◆ **Dataset entries**
== Segment start ==
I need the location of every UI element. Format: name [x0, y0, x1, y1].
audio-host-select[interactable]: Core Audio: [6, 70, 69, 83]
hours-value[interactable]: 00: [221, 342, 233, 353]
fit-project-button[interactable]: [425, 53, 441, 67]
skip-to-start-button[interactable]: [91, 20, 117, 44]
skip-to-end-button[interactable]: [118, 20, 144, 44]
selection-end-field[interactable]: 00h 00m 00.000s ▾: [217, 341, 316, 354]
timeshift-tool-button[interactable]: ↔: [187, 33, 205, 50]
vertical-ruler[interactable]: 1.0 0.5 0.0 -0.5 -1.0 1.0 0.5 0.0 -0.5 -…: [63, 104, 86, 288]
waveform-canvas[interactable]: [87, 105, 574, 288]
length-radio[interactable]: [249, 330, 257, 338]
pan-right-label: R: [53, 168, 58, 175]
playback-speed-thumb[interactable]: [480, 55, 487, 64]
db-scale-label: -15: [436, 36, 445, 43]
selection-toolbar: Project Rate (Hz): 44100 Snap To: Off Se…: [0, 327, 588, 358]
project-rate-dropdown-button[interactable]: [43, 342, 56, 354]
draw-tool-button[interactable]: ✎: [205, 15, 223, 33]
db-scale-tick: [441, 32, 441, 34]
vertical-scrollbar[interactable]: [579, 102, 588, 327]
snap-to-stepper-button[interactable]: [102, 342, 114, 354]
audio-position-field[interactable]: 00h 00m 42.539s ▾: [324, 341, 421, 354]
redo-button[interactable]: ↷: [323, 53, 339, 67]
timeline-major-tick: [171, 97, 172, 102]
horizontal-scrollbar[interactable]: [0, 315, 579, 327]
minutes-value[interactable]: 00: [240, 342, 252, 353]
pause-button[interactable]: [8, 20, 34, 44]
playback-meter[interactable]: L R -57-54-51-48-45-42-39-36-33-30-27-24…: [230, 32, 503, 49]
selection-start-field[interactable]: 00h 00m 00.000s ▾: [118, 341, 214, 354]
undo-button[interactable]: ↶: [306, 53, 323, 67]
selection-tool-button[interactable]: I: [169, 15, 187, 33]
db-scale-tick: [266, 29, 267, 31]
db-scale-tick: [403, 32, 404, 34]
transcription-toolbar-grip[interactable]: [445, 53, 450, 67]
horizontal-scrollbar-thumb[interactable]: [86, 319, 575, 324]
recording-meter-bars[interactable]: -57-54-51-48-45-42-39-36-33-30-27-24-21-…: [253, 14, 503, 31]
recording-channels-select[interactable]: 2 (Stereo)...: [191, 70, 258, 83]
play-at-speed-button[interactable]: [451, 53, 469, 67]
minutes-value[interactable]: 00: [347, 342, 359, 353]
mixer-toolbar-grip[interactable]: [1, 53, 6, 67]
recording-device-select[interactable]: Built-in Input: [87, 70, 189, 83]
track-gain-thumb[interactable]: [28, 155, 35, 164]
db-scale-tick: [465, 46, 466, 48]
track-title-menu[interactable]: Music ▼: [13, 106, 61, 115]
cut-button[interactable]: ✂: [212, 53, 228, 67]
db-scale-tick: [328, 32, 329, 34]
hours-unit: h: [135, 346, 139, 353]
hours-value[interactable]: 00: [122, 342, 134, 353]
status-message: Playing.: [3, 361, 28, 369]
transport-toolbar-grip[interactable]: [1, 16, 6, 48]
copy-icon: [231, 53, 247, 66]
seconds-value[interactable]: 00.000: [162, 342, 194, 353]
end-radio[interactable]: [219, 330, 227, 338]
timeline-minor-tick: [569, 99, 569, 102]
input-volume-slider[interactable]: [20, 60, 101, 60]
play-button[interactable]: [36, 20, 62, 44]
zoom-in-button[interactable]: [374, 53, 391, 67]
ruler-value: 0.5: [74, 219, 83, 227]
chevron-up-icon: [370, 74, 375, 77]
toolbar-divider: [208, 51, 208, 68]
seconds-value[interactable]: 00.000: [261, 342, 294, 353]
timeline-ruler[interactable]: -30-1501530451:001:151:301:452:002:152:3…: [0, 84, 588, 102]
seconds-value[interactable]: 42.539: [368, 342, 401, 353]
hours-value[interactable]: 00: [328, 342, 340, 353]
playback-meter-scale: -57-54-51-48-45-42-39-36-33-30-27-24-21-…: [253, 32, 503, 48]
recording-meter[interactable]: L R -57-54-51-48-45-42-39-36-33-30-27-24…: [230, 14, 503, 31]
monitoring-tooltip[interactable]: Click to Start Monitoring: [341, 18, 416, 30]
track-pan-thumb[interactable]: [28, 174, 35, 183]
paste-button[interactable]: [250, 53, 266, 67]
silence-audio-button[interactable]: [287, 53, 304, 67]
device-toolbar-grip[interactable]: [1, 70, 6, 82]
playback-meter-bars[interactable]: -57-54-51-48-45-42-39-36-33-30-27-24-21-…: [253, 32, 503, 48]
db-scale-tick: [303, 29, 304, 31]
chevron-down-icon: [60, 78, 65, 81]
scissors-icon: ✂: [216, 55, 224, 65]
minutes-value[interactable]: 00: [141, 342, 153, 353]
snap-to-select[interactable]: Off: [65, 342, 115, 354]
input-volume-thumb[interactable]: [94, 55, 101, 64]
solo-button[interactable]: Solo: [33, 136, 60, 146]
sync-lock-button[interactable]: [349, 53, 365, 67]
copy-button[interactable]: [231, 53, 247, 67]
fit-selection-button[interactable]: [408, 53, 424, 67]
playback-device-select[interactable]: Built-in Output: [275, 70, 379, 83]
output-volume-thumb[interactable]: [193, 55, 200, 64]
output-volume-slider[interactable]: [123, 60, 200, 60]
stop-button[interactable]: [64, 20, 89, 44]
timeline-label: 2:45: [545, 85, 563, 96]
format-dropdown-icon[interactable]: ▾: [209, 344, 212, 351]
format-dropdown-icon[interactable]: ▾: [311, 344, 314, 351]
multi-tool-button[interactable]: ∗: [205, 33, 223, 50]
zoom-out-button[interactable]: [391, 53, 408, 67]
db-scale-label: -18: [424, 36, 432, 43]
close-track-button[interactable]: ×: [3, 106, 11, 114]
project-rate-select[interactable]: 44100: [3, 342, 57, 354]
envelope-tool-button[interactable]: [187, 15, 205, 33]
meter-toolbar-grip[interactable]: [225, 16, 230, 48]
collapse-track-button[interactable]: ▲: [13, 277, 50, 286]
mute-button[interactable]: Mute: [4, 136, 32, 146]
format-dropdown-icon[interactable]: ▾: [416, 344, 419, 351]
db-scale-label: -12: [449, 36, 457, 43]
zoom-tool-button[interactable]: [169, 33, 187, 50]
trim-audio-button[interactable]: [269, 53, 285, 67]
== Segment end ==
◆ **Work instruction**
Each entry above should be output again, precisely as given.

◆ **Answer to the problem**
I need the location of every UI element. Format: name [x0, y0, x1, y1].
audio-host-select[interactable]: Core Audio: [6, 70, 69, 83]
hours-value[interactable]: 00: [221, 342, 233, 353]
fit-project-button[interactable]: [425, 53, 441, 67]
skip-to-start-button[interactable]: [91, 20, 117, 44]
skip-to-end-button[interactable]: [118, 20, 144, 44]
selection-end-field[interactable]: 00h 00m 00.000s ▾: [217, 341, 316, 354]
timeshift-tool-button[interactable]: ↔: [187, 33, 205, 50]
vertical-ruler[interactable]: 1.0 0.5 0.0 -0.5 -1.0 1.0 0.5 0.0 -0.5 -…: [63, 104, 86, 288]
waveform-canvas[interactable]: [87, 105, 574, 288]
length-radio[interactable]: [249, 330, 257, 338]
pan-right-label: R: [53, 168, 58, 175]
playback-speed-thumb[interactable]: [480, 55, 487, 64]
db-scale-label: -15: [436, 36, 445, 43]
selection-toolbar: Project Rate (Hz): 44100 Snap To: Off Se…: [0, 327, 588, 358]
project-rate-dropdown-button[interactable]: [43, 342, 56, 354]
draw-tool-button[interactable]: ✎: [205, 15, 223, 33]
db-scale-tick: [441, 32, 441, 34]
vertical-scrollbar[interactable]: [579, 102, 588, 327]
snap-to-stepper-button[interactable]: [102, 342, 114, 354]
audio-position-field[interactable]: 00h 00m 42.539s ▾: [324, 341, 421, 354]
redo-button[interactable]: ↷: [323, 53, 339, 67]
timeline-major-tick: [171, 97, 172, 102]
horizontal-scrollbar[interactable]: [0, 315, 579, 327]
minutes-value[interactable]: 00: [240, 342, 252, 353]
pause-button[interactable]: [8, 20, 34, 44]
playback-meter[interactable]: L R -57-54-51-48-45-42-39-36-33-30-27-24…: [230, 32, 503, 49]
selection-start-field[interactable]: 00h 00m 00.000s ▾: [118, 341, 214, 354]
undo-button[interactable]: ↶: [306, 53, 323, 67]
selection-tool-button[interactable]: I: [169, 15, 187, 33]
db-scale-tick: [266, 29, 267, 31]
db-scale-tick: [403, 32, 404, 34]
transcription-toolbar-grip[interactable]: [445, 53, 450, 67]
horizontal-scrollbar-thumb[interactable]: [86, 319, 575, 324]
recording-meter-bars[interactable]: -57-54-51-48-45-42-39-36-33-30-27-24-21-…: [253, 14, 503, 31]
recording-channels-select[interactable]: 2 (Stereo)...: [191, 70, 258, 83]
play-at-speed-button[interactable]: [451, 53, 469, 67]
minutes-value[interactable]: 00: [347, 342, 359, 353]
mixer-toolbar-grip[interactable]: [1, 53, 6, 67]
recording-device-select[interactable]: Built-in Input: [87, 70, 189, 83]
track-gain-thumb[interactable]: [28, 155, 35, 164]
db-scale-tick: [465, 46, 466, 48]
track-title-menu[interactable]: Music ▼: [13, 106, 61, 115]
cut-button[interactable]: ✂: [212, 53, 228, 67]
db-scale-tick: [328, 32, 329, 34]
hours-unit: h: [135, 346, 139, 353]
hours-value[interactable]: 00: [122, 342, 134, 353]
status-message: Playing.: [3, 361, 28, 369]
transport-toolbar-grip[interactable]: [1, 16, 6, 48]
copy-icon: [231, 53, 247, 66]
seconds-value[interactable]: 00.000: [162, 342, 194, 353]
end-radio[interactable]: [219, 330, 227, 338]
timeline-minor-tick: [569, 99, 569, 102]
input-volume-slider[interactable]: [20, 60, 101, 60]
play-button[interactable]: [36, 20, 62, 44]
zoom-in-button[interactable]: [374, 53, 391, 67]
ruler-value: 0.5: [74, 219, 83, 227]
chevron-up-icon: [370, 74, 375, 77]
toolbar-divider: [208, 51, 208, 68]
seconds-value[interactable]: 00.000: [261, 342, 294, 353]
timeline-ruler[interactable]: -30-1501530451:001:151:301:452:002:152:3…: [0, 84, 588, 102]
seconds-value[interactable]: 42.539: [368, 342, 401, 353]
hours-value[interactable]: 00: [328, 342, 340, 353]
playback-meter-scale: -57-54-51-48-45-42-39-36-33-30-27-24-21-…: [253, 32, 503, 48]
recording-meter[interactable]: L R -57-54-51-48-45-42-39-36-33-30-27-24…: [230, 14, 503, 31]
monitoring-tooltip[interactable]: Click to Start Monitoring: [341, 18, 416, 30]
track-pan-thumb[interactable]: [28, 174, 35, 183]
paste-button[interactable]: [250, 53, 266, 67]
silence-audio-button[interactable]: [287, 53, 304, 67]
device-toolbar-grip[interactable]: [1, 70, 6, 82]
playback-meter-bars[interactable]: -57-54-51-48-45-42-39-36-33-30-27-24-21-…: [253, 32, 503, 48]
db-scale-tick: [303, 29, 304, 31]
chevron-down-icon: [60, 78, 65, 81]
scissors-icon: ✂: [216, 55, 224, 65]
minutes-value[interactable]: 00: [141, 342, 153, 353]
snap-to-select[interactable]: Off: [65, 342, 115, 354]
input-volume-thumb[interactable]: [94, 55, 101, 64]
solo-button[interactable]: Solo: [33, 136, 60, 146]
sync-lock-button[interactable]: [349, 53, 365, 67]
copy-button[interactable]: [231, 53, 247, 67]
fit-selection-button[interactable]: [408, 53, 424, 67]
playback-device-select[interactable]: Built-in Output: [275, 70, 379, 83]
output-volume-thumb[interactable]: [193, 55, 200, 64]
output-volume-slider[interactable]: [123, 60, 200, 60]
stop-button[interactable]: [64, 20, 89, 44]
timeline-label: 2:45: [545, 85, 563, 96]
format-dropdown-icon[interactable]: ▾: [209, 344, 212, 351]
format-dropdown-icon[interactable]: ▾: [311, 344, 314, 351]
multi-tool-button[interactable]: ∗: [205, 33, 223, 50]
zoom-out-button[interactable]: [391, 53, 408, 67]
db-scale-label: -18: [424, 36, 432, 43]
close-track-button[interactable]: ×: [3, 106, 11, 114]
project-rate-select[interactable]: 44100: [3, 342, 57, 354]
envelope-tool-button[interactable]: [187, 15, 205, 33]
meter-toolbar-grip[interactable]: [225, 16, 230, 48]
collapse-track-button[interactable]: ▲: [13, 277, 50, 286]
mute-button[interactable]: Mute: [4, 136, 32, 146]
format-dropdown-icon[interactable]: ▾: [416, 344, 419, 351]
db-scale-label: -12: [449, 36, 457, 43]
zoom-tool-button[interactable]: [169, 33, 187, 50]
trim-audio-button[interactable]: [269, 53, 285, 67]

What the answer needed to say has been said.